The Medallion Concept — and Its Adaptation

The Medallion Architecture (Bronze, Silver, Gold) was popularized in the Lakehouse ecosystem as a structured way to organize data refinement.

Ingestia adopts this concept but applies it with explicit operational boundaries and governance rules.

Instead of blindly replicating the pattern, the framework defines clear responsibilities for each layer — both physical and logical.

Ingestia operates with three physical layers:

  • Raw (Bronze)
  • Transformation (Silver)
  • Serving (Gold)

Within the Transformation layer, two logical stages are defined:

  • Standardized
  • Conformed

This distinction is essential for maintaining clarity and scalability.


Raw (Bronze)

Raw is not a transformation layer.

It is a storage layer.

In this layer:

  • Data is stored exactly as received.
  • No business transformation is applied.
  • No Spark-managed tables are created.
  • Ingestion writes directly to the lake storage.
  • Partitioning is controlled by ingestion metadata.

Key principles:

  • Raw data is never modified.
  • Raw data is never deduplicated.
  • Raw data is never merged.
  • Raw preserves ingestion history.

Raw exists to guarantee traceability and reproducibility.

It is the source of truth for ingestion — not for analytics.


Transformation (Silver)

From this layer forward, data is treated as structured tables.

Transformation is divided logically into two stages:

Standardized

The Standardized stage focuses on structural alignment.

Here we:

  • Apply type casting.
  • Normalize column names.
  • Enforce naming conventions.
  • Introduce control columns.
  • Apply structural integrity validations.
  • Preserve provider-specific grain.

Important:

  • No cross-provider merging occurs here.
  • No aggregation is performed.
  • The objective is structural consistency, not canonical modeling.

Standardized prepares data for integration without altering its semantic origin.


Conformed

The Conformed stage unifies data across sources and domains.

Here we:

  • Align canonical keys.
  • Merge multiple providers.
  • Harmonize domain logic.
  • Define cross-source models.
  • Maintain controlled duplication when necessary.

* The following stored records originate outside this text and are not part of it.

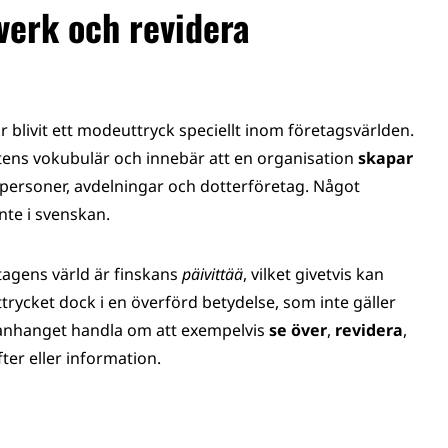
verk och revidera
r blivit ett modeuttryck speciellt inom företagsvärlden.
ätens vokubulär och innebär att en organisation
skapar
x. personer, avdelningar och dotterföretag. Något
nte i svenskan.
tagens värld är finskans
päivittää
, vilket givetvis kan
trycket dock i en överförd betydelse, som inte gäller
anhanget handla om att exempelvis
se över
,
revidera
,
ter eller information.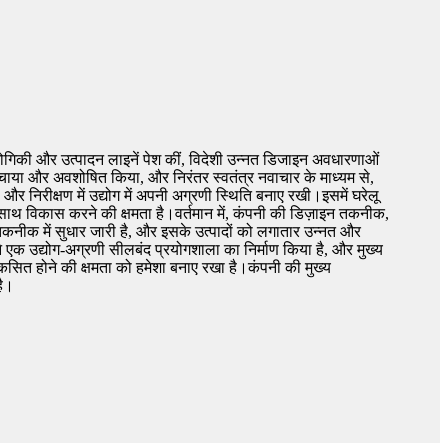
्योगिकी और उत्पादन लाइनें पेश कीं, विदेशी उन्नत डिजाइन अवधारणाओं
पचाया और अवशोषित किया, और निरंतर स्वतंत्र नवाचार के माध्यम से,
 और निरीक्षण में उद्योग में अपनी अग्रणी स्थिति बनाए रखी।इसमें घरेलू
थ विकास करने की क्षमता है।वर्तमान में, कंपनी की डिज़ाइन तकनीक,
कनीक में सुधार जारी है, और इसके उत्पादों को लगातार उन्नत और
 एक उद्योग-अग्रणी सीलबंद प्रयोगशाला का निर्माण किया है, और मुख्य
ित होने की क्षमता को हमेशा बनाए रखा है।कंपनी की मुख्य
है।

Data may be reorganized, but its transformation remains governed and traceable.

Conformed models represent enterprise-aligned structures — not consumption-optimized artifacts.


Serving (Gold)

Serving is the consumption layer.

Here, the focus shifts from structural integrity to purpose optimization.

In this layer:

  • Redundancy is allowed and intentional.
  • Data may be aggregated.
  • Models may be reshaped for BI, reporting, or data science.
  • Performance and access patterns are prioritized.

Examples include:

  • Power BI data marts
  • Feature tables for machine learning
  • Domain-specific analytical views

All redundancy in Serving must be governed by the controlled origin defined in Transformation.

Serving is optimized.
Transformation is disciplined.


Physical vs Logical Separation

Ingestia separates layers physically:

  • Raw, Transformation, and Serving are isolated at storage level.

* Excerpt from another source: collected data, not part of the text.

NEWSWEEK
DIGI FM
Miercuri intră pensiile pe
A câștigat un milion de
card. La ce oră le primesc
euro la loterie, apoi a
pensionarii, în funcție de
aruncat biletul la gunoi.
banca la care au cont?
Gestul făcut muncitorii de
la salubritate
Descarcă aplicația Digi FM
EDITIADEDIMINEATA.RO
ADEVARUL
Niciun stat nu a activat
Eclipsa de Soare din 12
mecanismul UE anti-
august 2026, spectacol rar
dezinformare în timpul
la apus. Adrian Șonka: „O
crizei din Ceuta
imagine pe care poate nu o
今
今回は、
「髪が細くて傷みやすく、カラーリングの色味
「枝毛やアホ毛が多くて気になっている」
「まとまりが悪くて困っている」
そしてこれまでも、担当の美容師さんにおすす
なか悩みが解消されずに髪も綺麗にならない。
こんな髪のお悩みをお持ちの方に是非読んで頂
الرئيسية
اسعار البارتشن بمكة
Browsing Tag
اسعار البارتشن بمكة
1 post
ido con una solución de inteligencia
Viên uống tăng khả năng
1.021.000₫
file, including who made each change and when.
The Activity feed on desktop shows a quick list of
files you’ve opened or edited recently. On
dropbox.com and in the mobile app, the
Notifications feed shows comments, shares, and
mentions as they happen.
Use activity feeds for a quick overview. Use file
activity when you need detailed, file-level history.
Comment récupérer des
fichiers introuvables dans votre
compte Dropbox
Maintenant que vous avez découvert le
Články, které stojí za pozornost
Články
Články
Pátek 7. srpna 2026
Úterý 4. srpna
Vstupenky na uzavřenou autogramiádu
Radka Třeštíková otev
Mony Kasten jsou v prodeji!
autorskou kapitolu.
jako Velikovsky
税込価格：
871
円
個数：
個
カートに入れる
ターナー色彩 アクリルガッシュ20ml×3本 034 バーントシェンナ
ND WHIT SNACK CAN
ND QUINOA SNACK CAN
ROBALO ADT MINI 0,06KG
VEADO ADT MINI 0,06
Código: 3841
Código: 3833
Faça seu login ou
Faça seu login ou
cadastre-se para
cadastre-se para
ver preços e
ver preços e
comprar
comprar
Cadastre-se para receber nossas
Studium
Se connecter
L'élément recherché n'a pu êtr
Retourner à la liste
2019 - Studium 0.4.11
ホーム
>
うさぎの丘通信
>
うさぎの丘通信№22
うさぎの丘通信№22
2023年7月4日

Within Transformation, Standardized and Conformed are logically separated to preserve clarity of responsibility.

This approach:

  • Prevents accidental cross-layer leakage.
  • Improves governance.
  • Simplifies troubleshooting.
  • Supports scalable domain growth.

Why This Matters

Without clear layering boundaries:

  • Raw becomes polluted.
  • Standardized becomes business-driven.
  • Conformed becomes uncontrolled.
  • Serving becomes a shadow warehouse.

Layering is not about aesthetics.

It is about enforceable discipline.


References

The Medallion Architecture was popularized in the Lakehouse paradigm, particularly within the Databricks ecosystem.

Ingestia adopts the layered refinement principle while introducing explicit governance, metadata-driven execution, and operational enforcement across layers.